The company has also begun to branch out from hardware. Its accessories – Apple Watches, AirPods and HomePods brought in $3.74 billion in revenue in the most recent quarter. Its Apple Music, App Store, and AppleCare services generated $9.55 billion for the same timeframe. It’s continuing to explore how to bring new technologies like augmented reality to its product lines.

There’s also the potential backlash. Apple has stashed millions overseas, avoiding U.S. taxes. It continues to be criticized for its use of foreign labor, especially in China, with poor working conditions.

It will not be the last. Apple may be the first to hit $1 trillion, but Amazon may eclipse it shortly. As of mid-August 2018, Amazon had a market valuation of more than $950 billion. Facebook, Alphabet (Google’s parent company), and Microsoft could surpass the mark in coming years. That’s not to mention foreign companies such as Saudi Arabia’s Saudi Aramco, which is preparing an initial public offering that could value the national oil company at as much as $2 trillion.

The New York Times noted that the Apple success is indicative of the rise of mega companies that dominate the U.S. economy. Apple and Google provide 99 percent of all software, while Facebook and Google account for 59 cents of every advertising dollar today. Alphabet, Amazon, Apple, Facebook, and Netflix have delivered about half of the S&P’s gains this year.

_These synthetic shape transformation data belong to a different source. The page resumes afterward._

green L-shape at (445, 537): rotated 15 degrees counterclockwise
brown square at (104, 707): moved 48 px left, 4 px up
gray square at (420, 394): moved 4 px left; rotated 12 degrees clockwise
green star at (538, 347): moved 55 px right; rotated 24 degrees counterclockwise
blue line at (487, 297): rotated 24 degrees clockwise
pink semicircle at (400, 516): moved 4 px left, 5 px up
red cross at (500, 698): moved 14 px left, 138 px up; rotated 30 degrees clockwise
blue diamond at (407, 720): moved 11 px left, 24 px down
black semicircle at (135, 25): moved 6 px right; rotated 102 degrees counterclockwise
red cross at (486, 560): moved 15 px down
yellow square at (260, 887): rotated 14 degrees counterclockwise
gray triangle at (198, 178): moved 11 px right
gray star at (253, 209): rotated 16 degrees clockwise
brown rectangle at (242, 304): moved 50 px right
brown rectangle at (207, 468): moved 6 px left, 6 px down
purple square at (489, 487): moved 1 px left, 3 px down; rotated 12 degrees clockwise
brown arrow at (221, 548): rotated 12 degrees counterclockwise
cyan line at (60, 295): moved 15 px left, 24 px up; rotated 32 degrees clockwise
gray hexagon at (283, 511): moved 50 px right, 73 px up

Consumers continue to be drawn to Apple products, as the company continues to grow in the accessories and services portions of its business in addition to its core hardware offerings.

For investors, it’s complicated. Individual and institutional investors have a lot of skin in the game when it comes to Apple. The company accounts for more than 4 percent of the S&P index. While some investors may not be able to afford its $200 per share stock price, it’s a good bet that their 401(k)s and other investment tools do. The stakes are high for Apple’s investors, whose portfolios could be dramatically shaped by upturns or downturns in the stock price.

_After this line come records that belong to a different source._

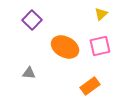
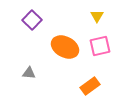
yellow triangle: moved 4 px left, 2 px down; rotated 16 degrees counterclockwise
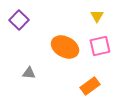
purple square: moved 13 px left
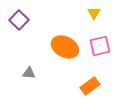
yellow triangle: moved 3 px left, 3 px up
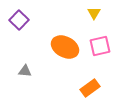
gray triangle: moved 4 px left, 2 px up
orange rectangle: moved 2 px down
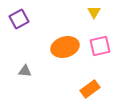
yellow triangle: moved 1 px up
purple square: moved 1 px up; rotated 18 degrees clockwise
orange ellipse: rotated 44 degrees counterclockwise
orange rectangle: moved 1 px down
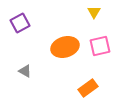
purple square: moved 1 px right, 4 px down
gray triangle: rotated 24 degrees clockwise
orange rectangle: moved 2 px left, 1 px up
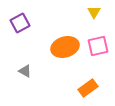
pink square: moved 2 px left
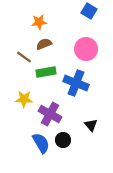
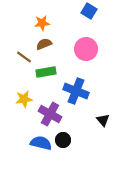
orange star: moved 3 px right, 1 px down
blue cross: moved 8 px down
yellow star: rotated 12 degrees counterclockwise
black triangle: moved 12 px right, 5 px up
blue semicircle: rotated 45 degrees counterclockwise
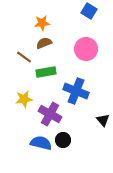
brown semicircle: moved 1 px up
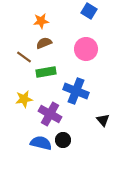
orange star: moved 1 px left, 2 px up
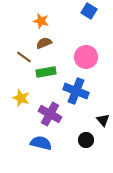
orange star: rotated 21 degrees clockwise
pink circle: moved 8 px down
yellow star: moved 3 px left, 1 px up; rotated 30 degrees clockwise
black circle: moved 23 px right
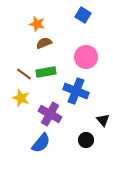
blue square: moved 6 px left, 4 px down
orange star: moved 4 px left, 3 px down
brown line: moved 17 px down
blue semicircle: rotated 115 degrees clockwise
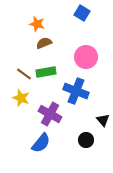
blue square: moved 1 px left, 2 px up
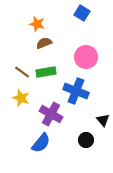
brown line: moved 2 px left, 2 px up
purple cross: moved 1 px right
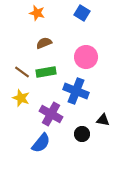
orange star: moved 11 px up
black triangle: rotated 40 degrees counterclockwise
black circle: moved 4 px left, 6 px up
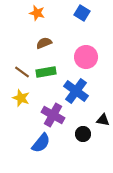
blue cross: rotated 15 degrees clockwise
purple cross: moved 2 px right, 1 px down
black circle: moved 1 px right
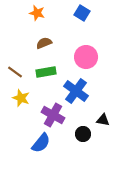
brown line: moved 7 px left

For now, the economy is bullish on Apple and other tech stocks: By late July nearly all tech companies reporting quarterly earnings had exceeded analyst expectations.

Apple’s growth has been heady and its push past $1 trillion is a reflection on its extraordinary business leadership and visionary products. It remains to be seen what the full impact of the milestone is on the company and the long shadow it casts on the tech sector.